L’informazione, che dovrebbe sempre rafforzare la legalità e la giustizia, rischia di fare proprio il contrario. Baby gang e trapper, che incitano a guerre civili e campagne di odio verso altre persone e forze dell’ordine, rappresentano un grave problema sociale del nostro secolo. La politica e i governi devono trovare soluzioni efficaci per punire severamente chi nuoce agli altri e, nel contempo, lavorare sull’aspetto culturale e sociale. Le pene devono essere inflitte senza eccezioni, anche verso i minori che, con la scusa di essere impuniti, commettono crimini gravi e gravissimi per puro divertimento e per sfidare lo Stato.
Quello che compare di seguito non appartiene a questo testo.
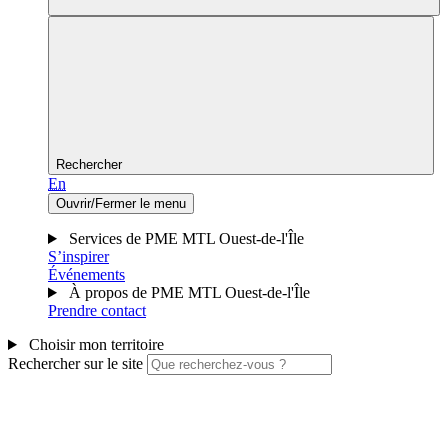
Rechercher
En
Ouvrir/Fermer le menu
Services de PME MTL Ouest-de-l'Île
S’inspirer
Événements
À propos de PME MTL Ouest-de-l'Île
Prendre contact
Choisir mon territoire
Rechercher sur le site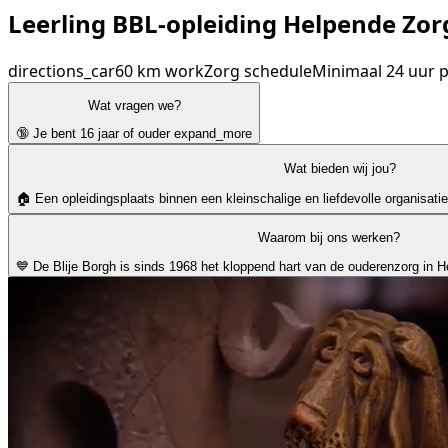
Leerling BBL-opleiding Helpende Zorg
directions_car
60 km
work
Zorg
schedule
Minimaal 24 uur 
Wat vragen we?
🔞 Je bent 16 jaar of ouder
expand_more
Wat bieden wij jou?
🏠 Een opleidingsplaats binnen een kleinschalige en liefdevolle organisati
Waarom bij ons werken?
💙 De Blije Borgh is sinds 1968 het kloppend hart van de ouderenzorg in 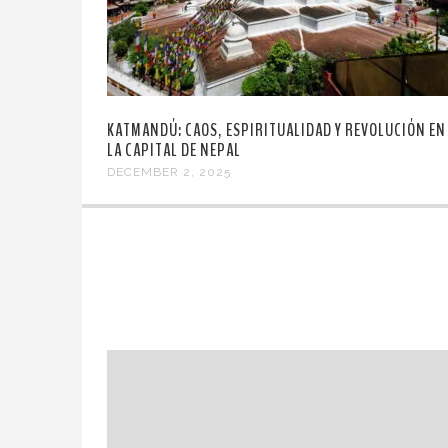
KATMANDÚ: CAOS, ESPIRITUALIDAD Y REVOLUCIÓN EN
LA CAPITAL DE NEPAL
DECEMBER 2, 2025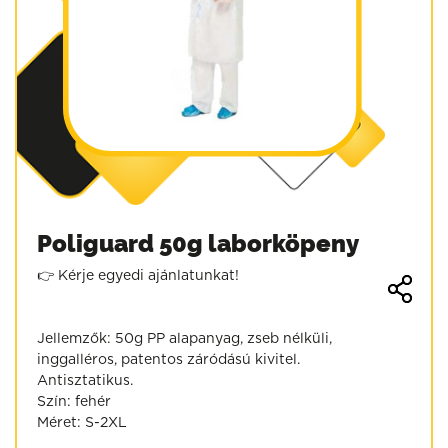
Poliguard 50g laborköpeny
👉 Kérje egyedi ajánlatunkat!
Jellemzők: 50g PP alapanyag, zseb nélküli,
inggalléros, patentos záródású kivitel.
Antisztatikus.
Szín: fehér
Méret: S-2XL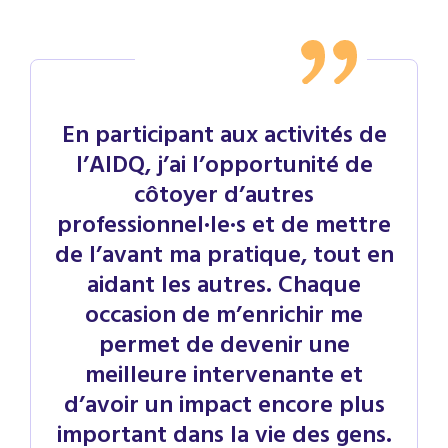
En participant aux activités de
l’AIDQ, j’ai l’opportunité de
côtoyer d’autres
professionnel·le·s et de mettre
de l’avant ma pratique, tout en
aidant les autres. Chaque
occasion de m’enrichir me
permet de devenir une
meilleure intervenante et
d’avoir un impact encore plus
important dans la vie des gens.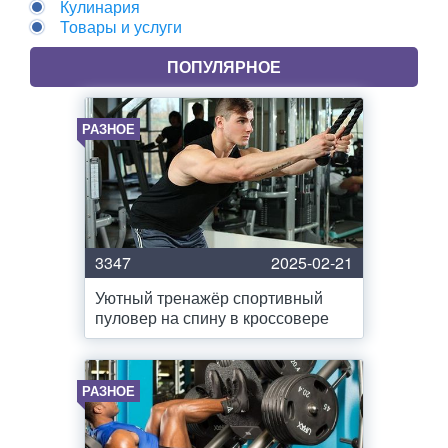
Кулинария
Товары и услуги
ПОПУЛЯРНОЕ
РАЗНОЕ
3347
2025-02-21
Уютный тренажёр спортивный
пуловер на спину в кроссовере
РАЗНОЕ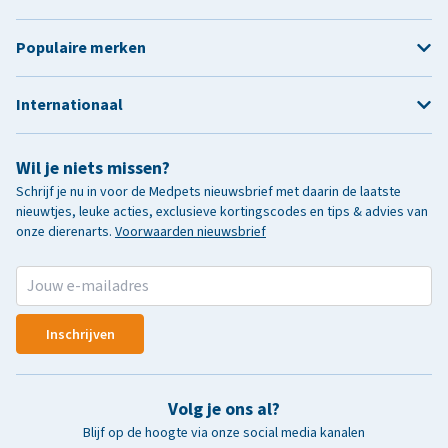
Populaire merken
Internationaal
Wil je niets missen?
Schrijf je nu in voor de Medpets nieuwsbrief met daarin de laatste
nieuwtjes, leuke acties, exclusieve kortingscodes en tips & advies van
onze dierenarts.
Voorwaarden nieuwsbrief
Inschrijven
Volg je ons al?
Blijf op de hoogte via onze social media kanalen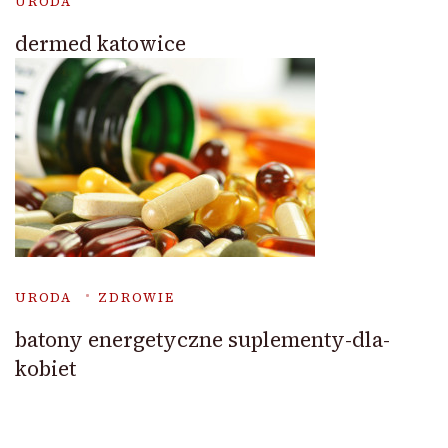
URODA
dermed katowice
URODA
ZDROWIE
batony energetyczne suplementy-dla-
kobiet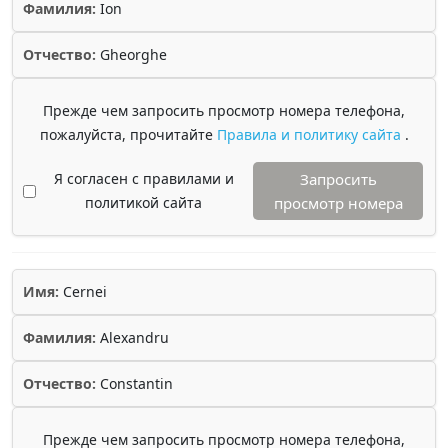
Фамилия:
Ion
Отчество:
Gheorghe
Прежде чем запросить просмотр номера телефона,
пожалуйста, прочитайте
Правила и политику сайта
.
Я согласен с правилами и
Запросить
политикой сайта
просмотр номера
Имя:
Cernei
Фамилия:
Alexandru
Отчество:
Constantin
Прежде чем запросить просмотр номера телефона,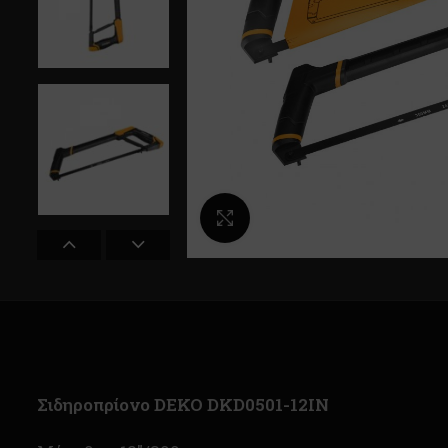
Κλικ για μεγέθυνση
Σιδηροπρίονο DEKO DKD0501-12IN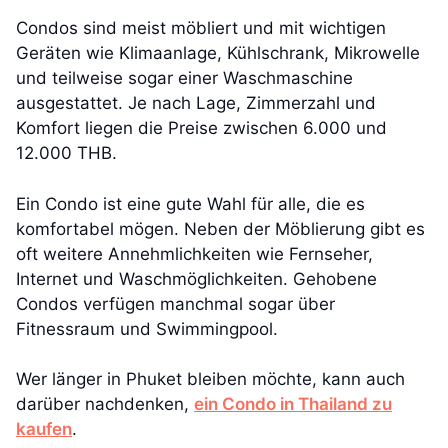
Condos sind meist möbliert und mit wichtigen
Geräten wie Klimaanlage, Kühlschrank, Mikrowelle
und teilweise sogar einer Waschmaschine
ausgestattet. Je nach Lage, Zimmerzahl und
Komfort liegen die Preise zwischen 6.000 und
12.000 THB.
Ein Condo ist eine gute Wahl für alle, die es
komfortabel mögen. Neben der Möblierung gibt es
oft weitere Annehmlichkeiten wie Fernseher,
Internet und Waschmöglichkeiten. Gehobene
Condos verfügen manchmal sogar über
Fitnessraum und Swimmingpool.
Wer länger in Phuket bleiben möchte, kann auch
darüber nachdenken,
ein Condo in Thailand zu
kaufen
.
Non è questo il mondo e la società che vogliamo. Non ci sono più scuse; occorre agire con decisione e coerenza per promuovere un cambiamento positivo. La responsabilità di creare una società più giusta e sicura non ricade solo sulle spalle dei governi, ma anche sui media e sulla comunità nel suo insieme. È fondamentale promuovere un dialogo costruttivo e l’educazione al rispetto e alla convivenza pacifica, affrontando le radici dell’emarginazione e dell’esclusione sociale per prevenire l’escalation di violenza e criminalità.

La sfida che ci attende non è solo quella di reprimere i comportamenti nocivi, ma anche di costruire un tessuto sociale più inclusivo e tollerante, dove ogni individuo possa trovare il proprio spazio e contribuire positivamente alla società. Solo così potremo sperare di lasciare alle generazioni future un’eredità di pace, sicurezza e coesione sociale.

Sarebbe quindi prudente e responsabile da parte dei media e dei programmi televisivi evitare di dare spazio pubblicitario a individui che promuovono l’odio e il crimine, sfidando la Stato. Questa pratica non solo potrebbe rafforzare e legittimare tali comportamenti negativi, ma potrebbe anche influenzare negativamente gli spettatori, specialmente i più giovani, inducendoli a emulare questi atteggiamenti dannosi.

Dando visibilità a tali personaggi, i media rischiano di contribuire involontariamente alla diffusione di messaggi di intolleranza e di violenza. Invece, dovrebbero concentrarsi su contenuti che promuovono valori positivi come l’empatia, il rispetto reciproco e la convivenza pacifica. È importante che i media siano consapevoli del loro impatto e del loro ruolo nella formazione dell’opinione pubblica e nella costruzione di una società più equa e pacifica.

NO a palcoscenico a coloro che diffondono odio e incitano al crimine, non è solo una questione di responsabilità sociale, ma anche un passo fondamentale verso la creazione di un ambiente mediatico più sano e costruttivo.